Assim sendo, mantendo-se o locador proprietário do bem até ao fim do contrato, e só caso o locatário exerça o direito de opção, será aquele o condómino do prédio em regime de propriedade horizontal, por ser o proprietário exclusivo da fracção.

Nesta conformidade, e não sendo a A. proprietária mas sim locatária da fracção, carece de legitimidade para pedir a anulação das deliberações tomadas na Assembleia de Condóminos do Edifício W.

Condómino do prédio, nos termos do n.º 1, do art. 1433º, do CCivil, e com legitimidade activa para pedir a anulação de deliberações da Assembleia de Condóminos, será o Locador, no caso “Banco A, SA”, por ser o proprietário exclusivo da fracção.

Os locatários, como a A., por não serem proprietários das fracções autónomas, não são condóminos dos imóveis onde estas se situam, carecendo assim de legitimidade activa para impugnar as deliberações das Assembleias de Condóminos.

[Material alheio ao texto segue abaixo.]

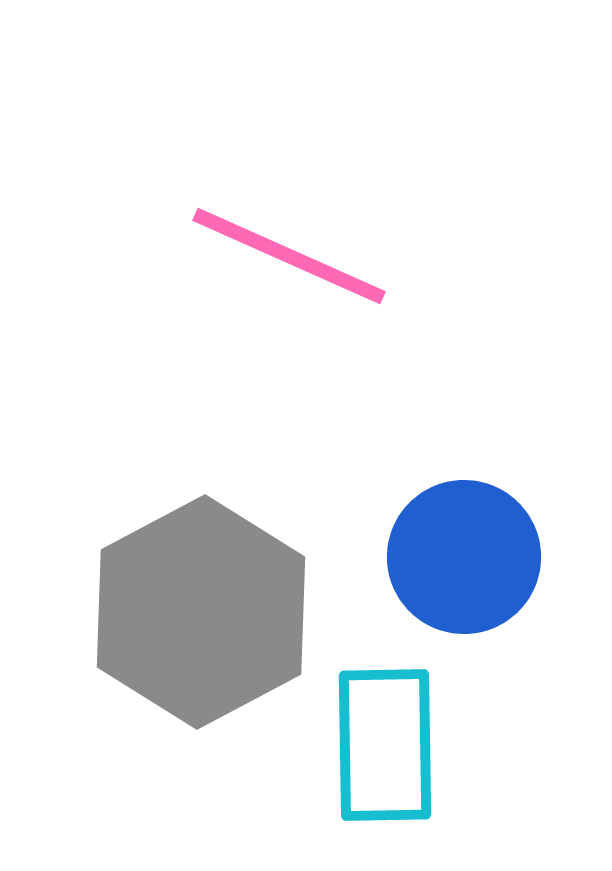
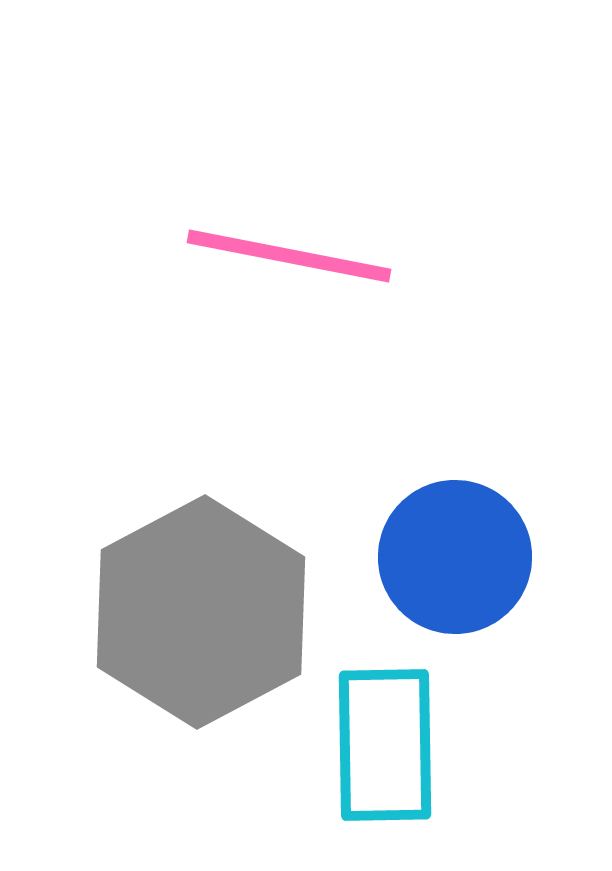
pink line: rotated 13 degrees counterclockwise
blue circle: moved 9 px left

Isto posto, e sendo o Locador o proprietário da fracção autónoma, será este o convocado para as Assembleias de Condóminos, e onde poderá tomar posição sobre as deliberações que possam afectar a sua fracção, bem como o imóvel do qual é condómino. Caso este não queira comparecer a tais Assembleias poderá ser representado por qualquer outra entidade, nomeadamente, e o que se mostra razoável, no locatário, onde este poderá reagir contra qualquer violação do regime condominal. Se quiser reagir contra qualquer deliberação tomada em Assembleia de Condóminos e que possa afectar a fracção, como aqui aconteceu, sempre poderia obter procuração do locador para intentar a competente acção judicial, uma situação deveras simples, e que pura e simplesmente a A. descurou, vindo como mera locatária impugnar deliberação da assembleia de condóminos, quando não detém a qualidade que a lei exige para tal efeito – condómina, nem está mandatada por quem de direito – condómino/proprietário.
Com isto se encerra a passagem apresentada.